Kevin Durant opens up about the #BlackLivesMatter movement, the responsibility athletes have in their communities, and why he thinks nobody, especially Black people, should vote for #KanyeWest.
Durant, 31, is an all-star basketball player for the Brooklyn Nets, and he’s also an all-around businessman. He’s invested in more than 40 companies, including Postmates and investing app Acorns. In 2018, his foundation, Kevin Durant Charity, announced it would be committing $10 million to help bring the College Track academic program to his hometown in Maryland.
And earlier this year, he expanded his Boardroom Show to an entire Podcast network, launching a variety of sports podcasts, including The Boardroom: Out of Office. In a recent episode, Durant sat down with his long-time friend and marketing executive #SteveStoute. One of the first things the two discussed was their initial life goals and desires. “I guess I ask this to both you and Kevin was there an inflection point in your teenage years where you realized that you had a mission in life that what you were gonna do for a living, or what you were gonna do in this world, was going to mean something?,” asked podcast host Rich Kleiman.
“I started to understand what my purpose is around, again with basketball, by how many people can really be touched by what I do on the floor every day,” said Durant. “So, how I moved, once I started to realize that, how I moved on the day-to-day just started to change. It started to evolve. I started to become more professional as each year, started to pass and, you know, then, you know, how I moved outside of that just, you know, how I chose my friends, what situations I wanted to put myself into, who I wanted to talk to, just started to change based off of the scale that I started to develop.”
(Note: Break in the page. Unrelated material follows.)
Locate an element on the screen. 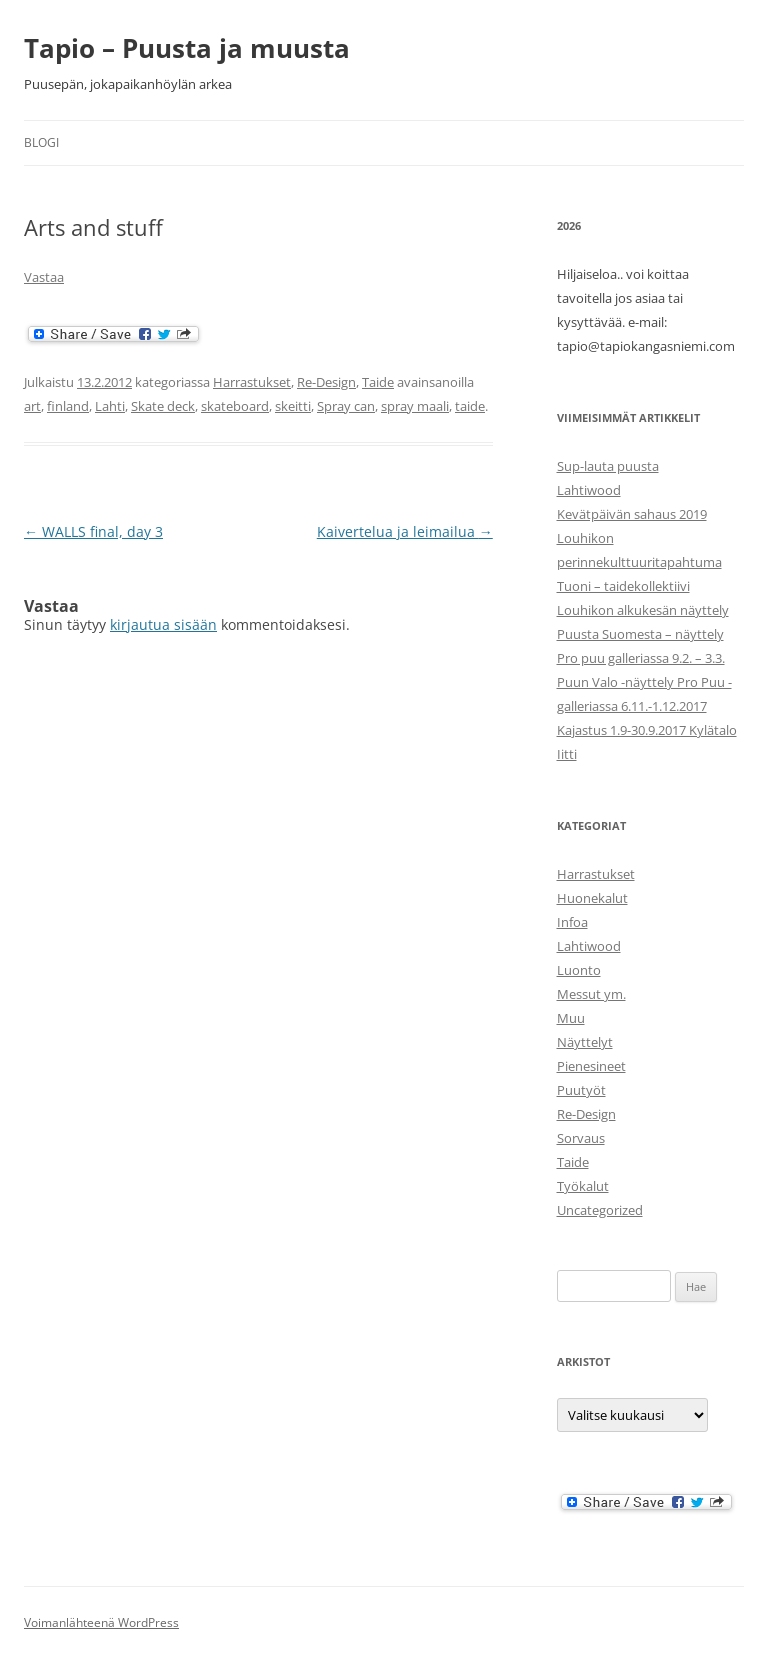 Image resolution: width=768 pixels, height=1659 pixels. Lahti is located at coordinates (110, 406).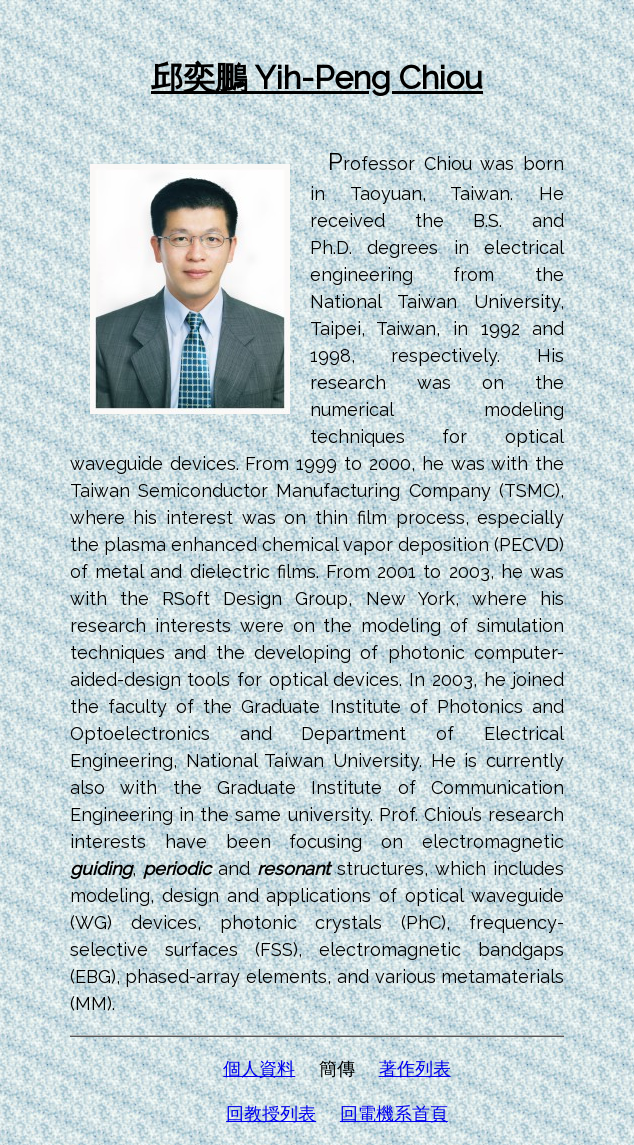 Image resolution: width=634 pixels, height=1145 pixels. What do you see at coordinates (259, 1068) in the screenshot?
I see `個人資料` at bounding box center [259, 1068].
Durant then touched on why it’s so important for athletes to use their platforms to promote social justice and fight for equality for all. “For one, I think we continue to… ’cause we do a lot in our neighborhoods, we do a lot in the communities already, and for us using our platforms to speak about it is definitely cool, it’s definitely good to raise awareness. But at this point, I’m ready to see more action, you know? But I think… I think a lot of players are invested in these communities that they play in, that they grew up in, especially in the grassroots in the black community,” said the baller and businessman.
“So a lot more guys, I think we got more allies now than anything, and I think that’s the great part about it is, that the awareness, you know, everybody’s consciousness has been raised since the quarantine. But on top of that, more people are starting to listen to each other about these social issues,” he said. “But for players, you know, we have a huge impact in these cities we play in but, by just playing on TV, by just being in the NBA. But once we really get down to the grassroots of these neighborhoods we’ve been at, and really helping these people… Really getting into the field of helping these people, I think we can make more change. But for… I think a lot of athletes and entertainers have definitely been giving back, especially with these foundations that they’ve been, you know, putting together.”
Stoute then touched on why it wouldn’t be wise for anyone, especially Black people, to vote for Kanye West. “I don’t want Black people voting for Kanye West… I don’t want anybody Black running around voting for Kanye West. If you’re gonna vote for Donald Trump and you choose Kanye West, instead of Donald Trump, great. That will help the Biden campaign. But I don’t want Black people who were thinking about voting for- for Biden voting for Kanye West, in the markets, in the areas that he’s registered as a candidate. That’s going to hurt us.”